A current required CE course I took on annuity suitability pointed to examples of specific indexed annuity sales messages that aren’t approved, but are familiar to most because these pitches go largely unregulated:
“What if the market goes down and you would lose nothing?”
“A win/win investment vehicle!”
“Growth potential without market risk.”
Different versions of these too good to be true sales pitches are found with the majority of indexed annuities sold today, and securities regulators point to these types of sales messages as examples of why indexed annuities should be subject to security advertising rules.

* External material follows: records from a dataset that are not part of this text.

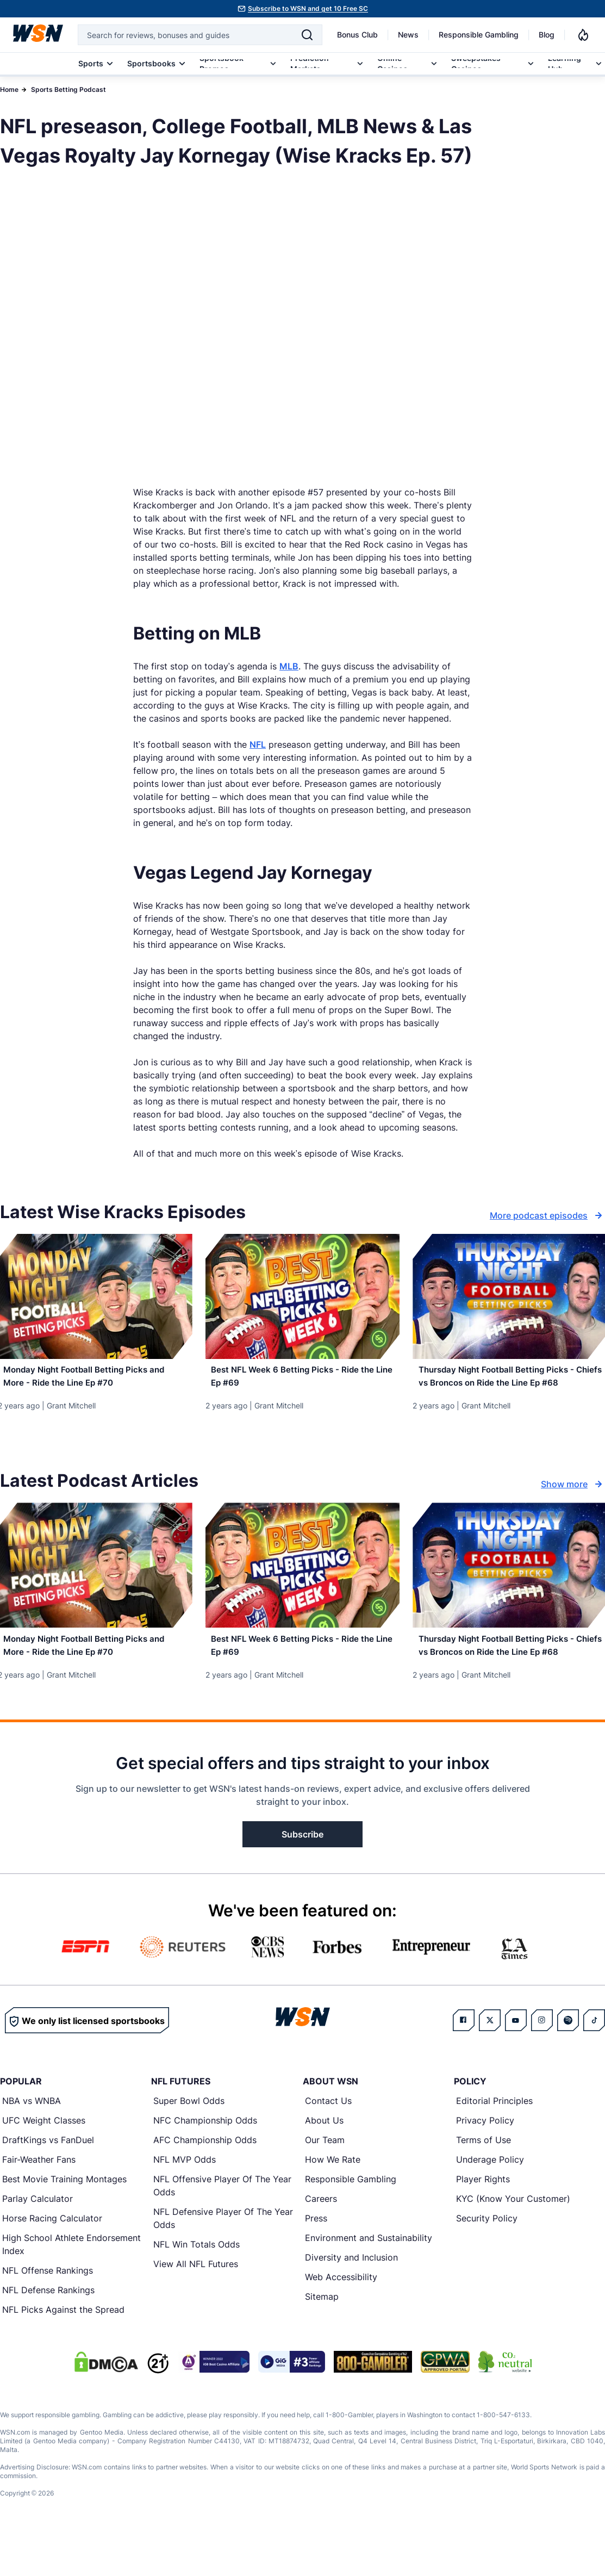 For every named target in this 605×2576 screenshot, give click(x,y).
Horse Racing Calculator (52, 2261)
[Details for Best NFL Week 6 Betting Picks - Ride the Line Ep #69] (302, 1296)
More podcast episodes (547, 1215)
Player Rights (483, 2222)
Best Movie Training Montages (64, 2222)
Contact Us (328, 2143)
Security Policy (486, 2261)
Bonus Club (357, 34)
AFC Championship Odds (205, 2182)
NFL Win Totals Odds (196, 2287)
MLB (288, 666)
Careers (321, 2241)
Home (9, 89)
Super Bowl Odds (188, 2143)
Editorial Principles (494, 2143)
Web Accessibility (341, 2319)
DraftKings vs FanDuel (48, 2182)
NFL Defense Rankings (48, 2332)
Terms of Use (483, 2182)
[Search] (307, 34)
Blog (546, 34)
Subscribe (302, 1877)
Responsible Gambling (479, 34)
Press (316, 2261)
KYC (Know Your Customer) (513, 2241)
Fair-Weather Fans (39, 2202)
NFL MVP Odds (184, 2202)
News (408, 34)
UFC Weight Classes (43, 2163)
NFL (258, 744)
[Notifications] (583, 35)
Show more (573, 1505)
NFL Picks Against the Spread (63, 2352)
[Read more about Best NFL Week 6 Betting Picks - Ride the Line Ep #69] (302, 1380)
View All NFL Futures (195, 2306)
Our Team (325, 2182)
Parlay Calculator (37, 2241)
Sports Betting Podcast (68, 89)
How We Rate (332, 2202)
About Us (324, 2163)
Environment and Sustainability (368, 2280)
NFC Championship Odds (205, 2163)
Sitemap (322, 2339)
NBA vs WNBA (31, 2143)
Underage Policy (490, 2202)
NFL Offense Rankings (47, 2313)
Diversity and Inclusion (351, 2300)
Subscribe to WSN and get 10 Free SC (308, 8)
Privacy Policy (485, 2163) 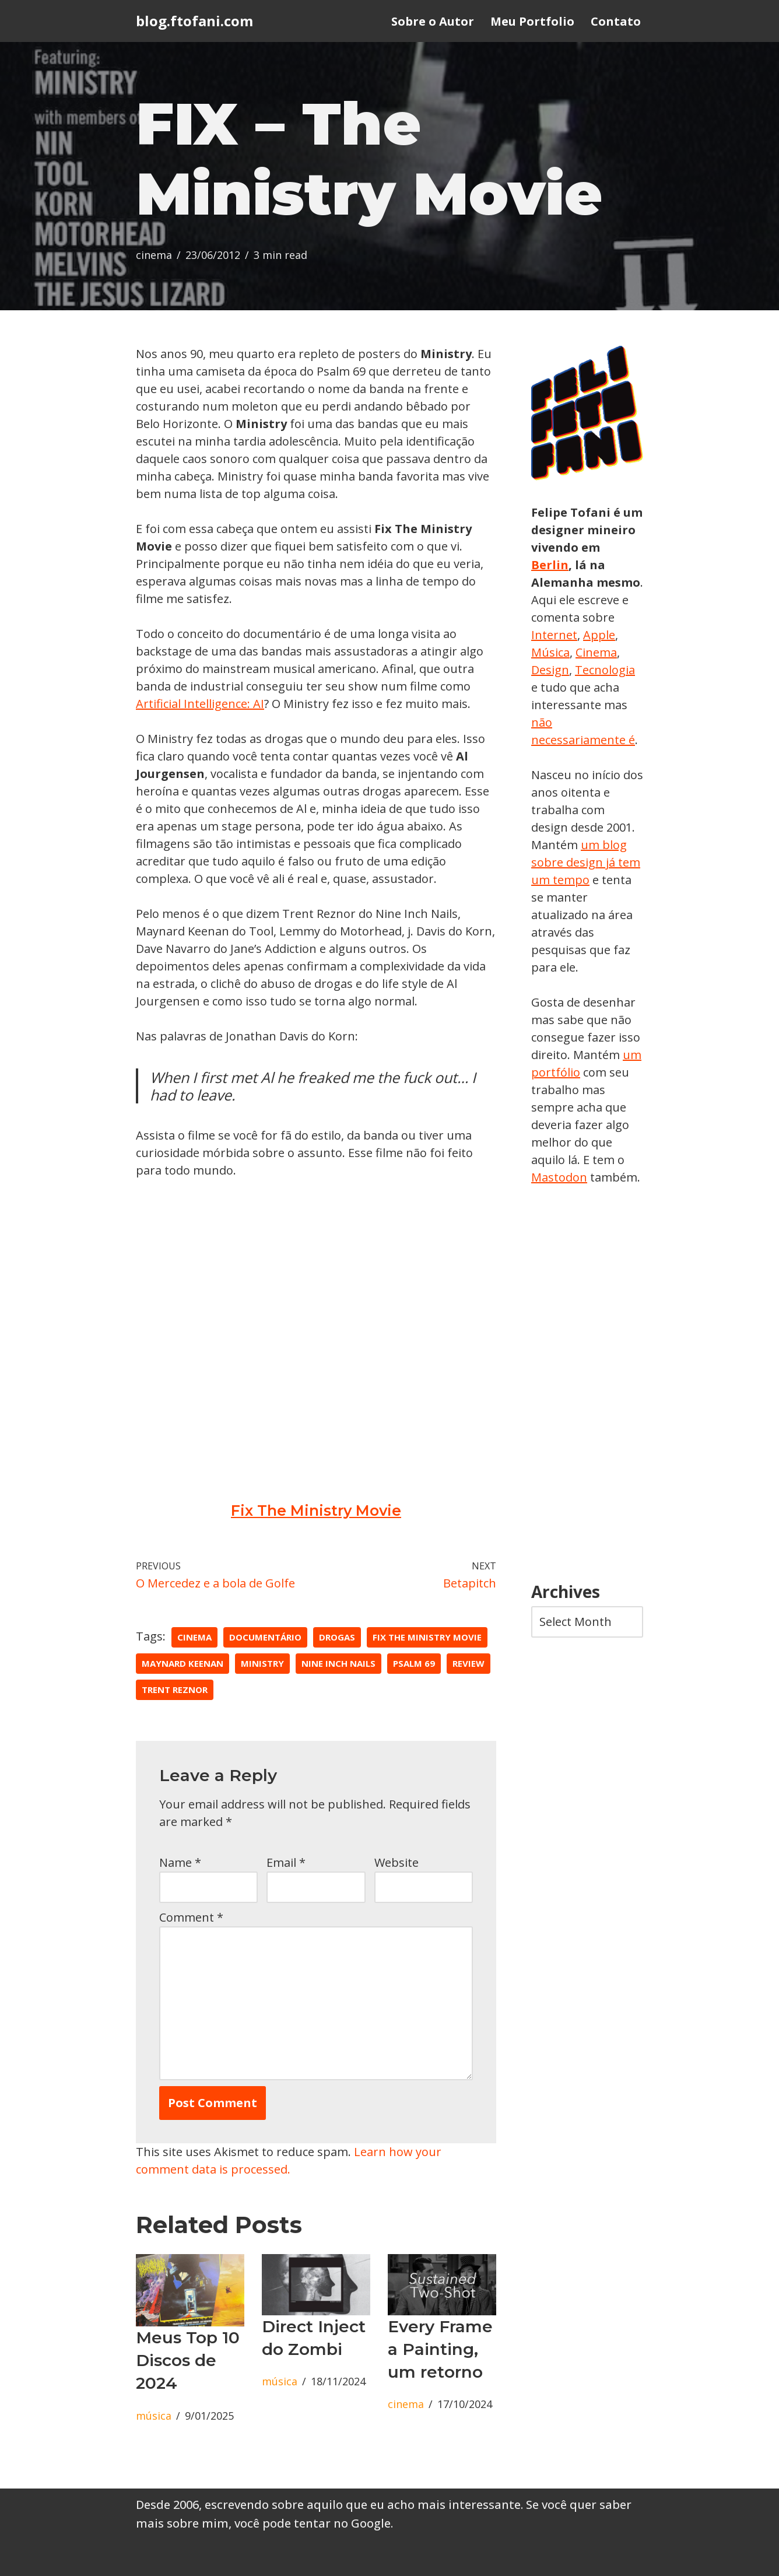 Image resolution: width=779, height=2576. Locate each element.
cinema (154, 255)
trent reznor (175, 1689)
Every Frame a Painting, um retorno (440, 2349)
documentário (265, 1637)
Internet (554, 635)
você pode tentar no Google (312, 2523)
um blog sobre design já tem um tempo (585, 862)
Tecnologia (605, 670)
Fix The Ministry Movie (316, 1510)
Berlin (550, 565)
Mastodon (559, 1177)
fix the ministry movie (427, 1637)
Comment (191, 1917)
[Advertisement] (587, 1384)
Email (286, 1862)
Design (550, 670)
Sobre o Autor (432, 21)
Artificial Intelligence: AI (200, 704)
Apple (599, 635)
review (468, 1663)
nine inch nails (338, 1663)
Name (180, 1862)
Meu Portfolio (532, 21)
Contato (616, 21)
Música (550, 652)
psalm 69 (414, 1663)
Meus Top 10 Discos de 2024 (188, 2360)
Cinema (596, 652)
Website (396, 1862)
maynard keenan (182, 1663)
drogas (337, 1637)
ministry (262, 1663)
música (153, 2416) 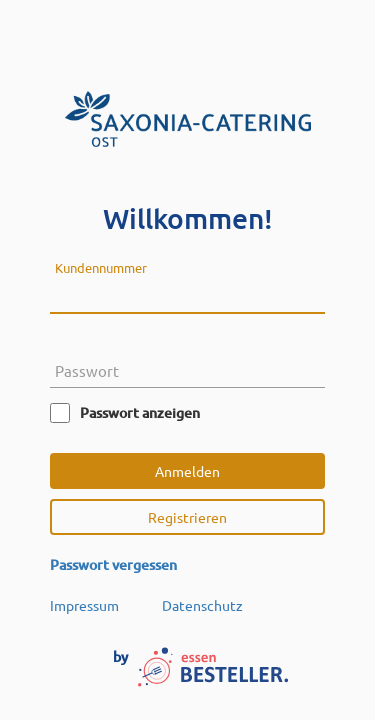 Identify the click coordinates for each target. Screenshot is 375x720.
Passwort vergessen (113, 564)
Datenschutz (202, 605)
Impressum (84, 605)
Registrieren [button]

Good product gone sales rogue
It seems that the annuity cowboys are running the indexed annuity rodeo, which is a shame. The product is a good alternative for CD type returns, and can be an efficient delivery system for income riders to solve for future income needs. The strategy does have its place when fully understood by the customer, and when the level of performance expectations are in line with contractual realities.
Now that banks and brokerage firms have joined the indexed annuity sales party, get ready for the “hybrid pitch onslaught” from every angle. All I can say at this point is to use some common sense when considering the product — and don’t buy the dream that’s too often being sold.